Quim Torra exigió ayer la reforma laboral en la sesión de control celebrada en el Parlament. Como lo oyen. Resulta que el presidente catalán, empeñado en alinearse con la CUP, los CDR y todo aquel antisistema que le salve de su soledad, echa en cara a PSOE y Podemos que su preacuerdo de Gobierno no incluya explícitamente la supresión de la reforma laboral que, atención, PP y CiU pactaron en 2012. En su afán demoledor de todo aquello que suena a español, el neoconvergente quiere llevarse también por delante la obra de su propio partido.
Torra, campeón de la incoherencia, cree que la subida de un escaño de Junts per Catalunya el pasado domingo justifica el agotamiento de la legislatura y la persistencia en la unilateralidad, al tiempo que pide diálogo sin condiciones. Estas cuatro premisas bien valen un análisis pormenorizado.
Sobre el aumento de diputados, cabe precisar que la abstención en Cataluña parece haber perjudicado a las formaciones moderadas o, cuando menos, aquellas que han abrazado el pragmatismo, como PSC, comunes y ERC, mientras que Junts per Catalunya, CUP y Vox se benefician. Los independentistas, en efecto, salen reforzados, aunque hay quien destaca que el número de votos logrado por el llamado bloque constitucionalista es mayor. Bajo esa lógica, se debe incluir a Vox en una ecuación que nunca tendrá solución, pues es absurdo sumar el electorado del partido de Santiago Abascal con el de los comunes y los socialistas en aras a una pretendida alianza en Cataluña. Eso no va a pasar ni debe pasar.

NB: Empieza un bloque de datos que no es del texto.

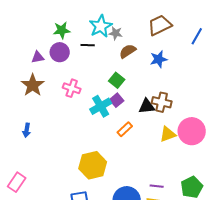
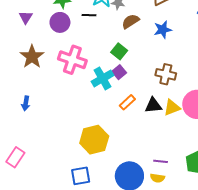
purple triangle: (38, 57) -> (26, 17), moved, turned -48
pink cross: (72, 88) -> (72, 60), size x1.5
black triangle: (147, 106) -> (153, 105), moved

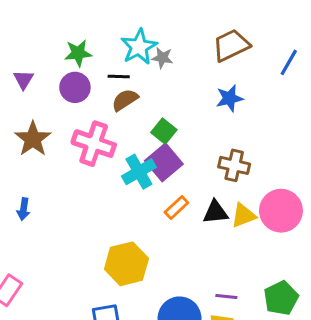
brown semicircle: (130, 21) -> (125, 100), moved
purple square: (119, 72) -> (164, 162), size x1.6

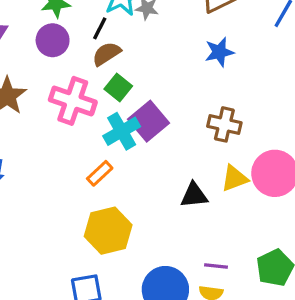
black line: (119, 76) -> (100, 28), turned -65
green square: (164, 131) -> (118, 87), moved
orange rectangle: (176, 208) -> (100, 173), moved
black triangle: (215, 212) -> (194, 195), moved

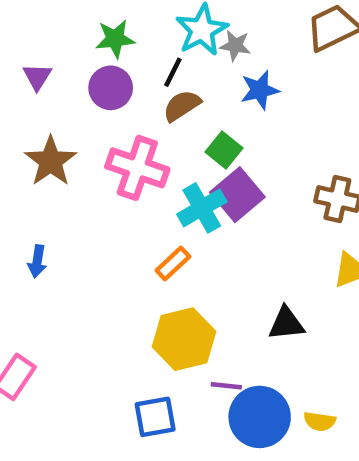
blue star: (219, 52) -> (260, 90), moved
green square: (118, 87) -> (224, 150), moved
black triangle: (194, 195) -> (286, 324), moved
purple line: (216, 266) -> (226, 386), moved

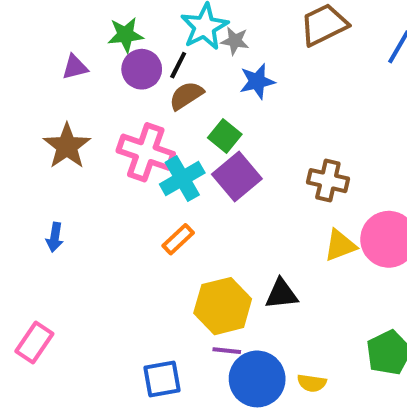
purple triangle: (37, 77) -> (75, 67), moved, turned 44
purple circle: (111, 88) -> (142, 69), moved
cyan cross: (202, 208) -> (182, 179), moved
yellow hexagon: (184, 339) -> (223, 306), moved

Torra asegura que, ahora más que nunca, es necesario agotar esta legislatura. Lo dice quien preside un Gobierno bloqueado, donde los grandes proyectos están paralizados y la amenaza de nuevos ERE como el de Nissan a las puertas de una nueva recesión ha evidenciado de nuevo la ausencia de una política industrial potente. Para colmo, en lugar de desautorizar a los radicales que cortan la frontera y desinflamar la situación --una de las condiciones que, según ha podido saber Crónica Global, puso el PSOE para recuperar el diálogo con Torra--, el presidente catalán justifica ese “derecho a la protesta” de quienes proclaman “independencia o barbarie” y que cuesta 15 millones de euros al día. Es lo que tiene recibir órdenes desde Waterloo, esto es, del fugado Carles Puigdemont, que te desconecta de la realidad.
Porque si el president saliera de su despacho y del radio de influencia de sus ideologizados asesores, se daría cuenta que esos encapuchados que quieren paralizar el país no lo representan, que no existe una mayoría que avale la táctica del vandalismo gratuito. Nada ayuda esa revolución de pacotilla a los presos políticos, y mucho menos, a la cohesión social y a la economía . Ni “el món ens mira” ni la geopolítica se ha visto alterada por esas barricadas. Eso sí, es justo elogiar el esfuerzo que ha hecho TV3 por encontrar a resignados conductores que justifiquen el bloqueo.
Torra, no obstante, dice que no renuncia al diálogo, siempre y cuando se hable de autodeterminación. Lo cual es oxímoron en sí mismo. Porque pone límites a una negociación que, por definición, implica renuncias por ambas partes. O buscar denominadores comunes, como refleja el acuerdo Sánchez-Iglesias donde, efectivamente, no hay concreciones y las soluciones al procés quedan relegadas a una novena posición. ¡Oh, sorpresa! A lo mejor las prioridades de los españoles, entre los que se incluyen los catalanes, pasan por un empleo digno, políticas sociales y combatir la España vaciada.
A día de hoy, los neoconvergentes no han aclarado en qué están dispuestos a ceder para recuperar el diálogo institucional. Ni siquiera han hecho autocrítica de estos siete años de procesismo que inauguró Artur Mas en 2012 --el año en que los votos de CiU y PP permitieron aprobar la reforma laboral de Mariano Rajoy tras pactar dos presupuestos en Cataluña-- y que, lo quiera o no, Torra debe finiquitar convocando elecciones.
Cataluña necesita pasar página y abrirse a nuevas mayorías y alianzas. Si, por primera vez en España, vamos a asistir a un Gobierno de coalición, no es descabellado pensar que el tiempo de la unilateralidad y el enfrentamiento ya ha pasado. Y también, el del autoengaño que supone situar la legitimidad --¿de quién?, ¿de qué?-- por encima de la legalidad.